How about that new world era? I asked the young refugee couple, Simon Bobrovskii, who exited Russia for Kyiv, Ukraine, where he was working as a hearing aid technician when the war broke out, and Daria Sakhniuk, a dental clinic manager from Kyiv.
They married in a refugee camp in Mexico before they were brought to Connecticut
by Dana Bucin, a Hartford immigration lawyer from Romania working with Ukraine refugees — who is looking for more hosts.
Walesa’s vision of a new world era is realistic, Bobrovskii said, based on “the will of the people to live in peace together...it’s not a distant dream.”

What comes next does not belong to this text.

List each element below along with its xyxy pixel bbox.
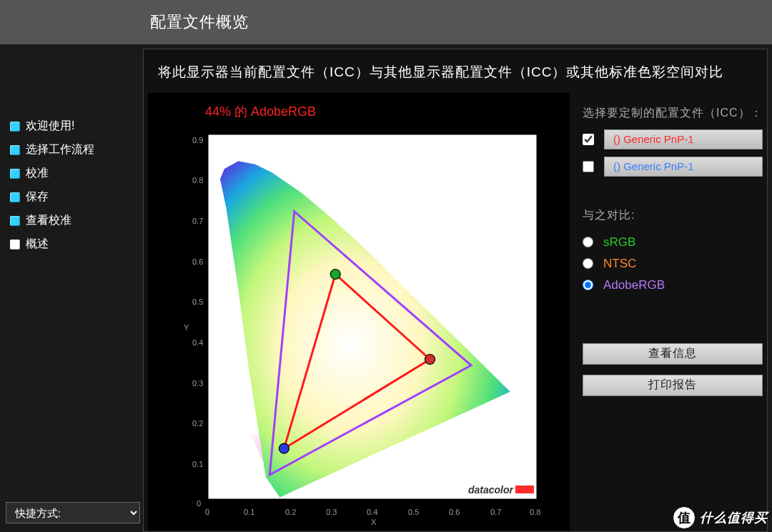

No, his new wife said, “It’s utopia. It’s not real for this time, for now.”
Attorney Peter G. Kelly, chairman of the World Affairs Council and retired from Updike, Kelly & Spellacy, helped write the postSoviet Polish constitution during Walesa’s presidency and helped former Russian president Boris Yeltsin reform the judiciary, only to see Vladimir Putin undo the reforms.
Kelly said Walesa’s message about two superpowers facing off is poignant. “What he’s saying is that
what we have now doesn’t work.”
And so Lech Walesa, introduced Tuesday night by Connecticut businessman Anthony Viscogliosi as an inspiration of our youth, keeps pushing 40 years later.
“Our civilization is maybe reaching the point at which it can be destroyed,” Walesa said. “Will we be able to move beyond this point, avoiding this? If we fail to do that then there will be a millennium with no light on this globe.”
Amazingly, at that moment he delivered another quip. I couldn’t hear it or make it out on my recording amid the laughs of Polish speakers in the audience as the interpreter said the line in English. No matter; it was the laughter of human resilience.